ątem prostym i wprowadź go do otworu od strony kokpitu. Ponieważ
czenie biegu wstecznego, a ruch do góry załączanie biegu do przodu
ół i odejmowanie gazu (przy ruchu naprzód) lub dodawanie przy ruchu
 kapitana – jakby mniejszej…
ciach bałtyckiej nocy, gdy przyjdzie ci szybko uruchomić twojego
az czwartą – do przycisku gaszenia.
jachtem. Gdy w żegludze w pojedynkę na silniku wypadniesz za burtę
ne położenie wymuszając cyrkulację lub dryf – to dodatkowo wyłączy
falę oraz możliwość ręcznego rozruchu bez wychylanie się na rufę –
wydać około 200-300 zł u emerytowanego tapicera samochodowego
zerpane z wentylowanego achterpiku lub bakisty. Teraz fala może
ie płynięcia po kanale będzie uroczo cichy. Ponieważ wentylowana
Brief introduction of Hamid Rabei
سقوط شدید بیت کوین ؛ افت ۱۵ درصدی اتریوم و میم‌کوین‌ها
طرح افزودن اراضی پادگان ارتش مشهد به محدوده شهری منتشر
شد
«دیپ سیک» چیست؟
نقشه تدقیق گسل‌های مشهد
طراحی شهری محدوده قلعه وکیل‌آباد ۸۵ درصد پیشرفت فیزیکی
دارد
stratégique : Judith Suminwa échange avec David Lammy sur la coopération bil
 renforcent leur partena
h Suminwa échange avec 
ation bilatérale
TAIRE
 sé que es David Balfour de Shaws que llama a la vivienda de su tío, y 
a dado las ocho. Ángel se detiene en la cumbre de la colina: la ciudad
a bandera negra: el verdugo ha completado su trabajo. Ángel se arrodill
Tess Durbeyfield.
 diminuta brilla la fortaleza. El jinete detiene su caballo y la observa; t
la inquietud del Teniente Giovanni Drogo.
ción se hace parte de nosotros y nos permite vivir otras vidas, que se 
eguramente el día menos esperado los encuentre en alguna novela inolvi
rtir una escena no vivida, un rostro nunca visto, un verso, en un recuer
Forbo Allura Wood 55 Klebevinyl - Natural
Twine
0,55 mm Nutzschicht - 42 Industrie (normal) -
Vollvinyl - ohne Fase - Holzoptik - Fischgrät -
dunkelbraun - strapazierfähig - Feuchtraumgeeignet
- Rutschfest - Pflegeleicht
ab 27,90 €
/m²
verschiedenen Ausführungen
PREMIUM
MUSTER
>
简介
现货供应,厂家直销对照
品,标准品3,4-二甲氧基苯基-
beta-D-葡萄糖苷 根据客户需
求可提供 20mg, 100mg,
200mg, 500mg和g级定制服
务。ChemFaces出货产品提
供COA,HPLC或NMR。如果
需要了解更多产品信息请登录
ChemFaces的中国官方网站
---
#### Task item
Which of the lines in the data hold the string "محدوده"? Report each of them by copying it.

#### Solution for this exercise
طرح افزودن اراضی پادگان ارتش مشهد به محدوده شهری منتشر
طراحی شهری محدوده قلعه وکیل‌آباد ۸۵ درصد پیشرفت فیزیکی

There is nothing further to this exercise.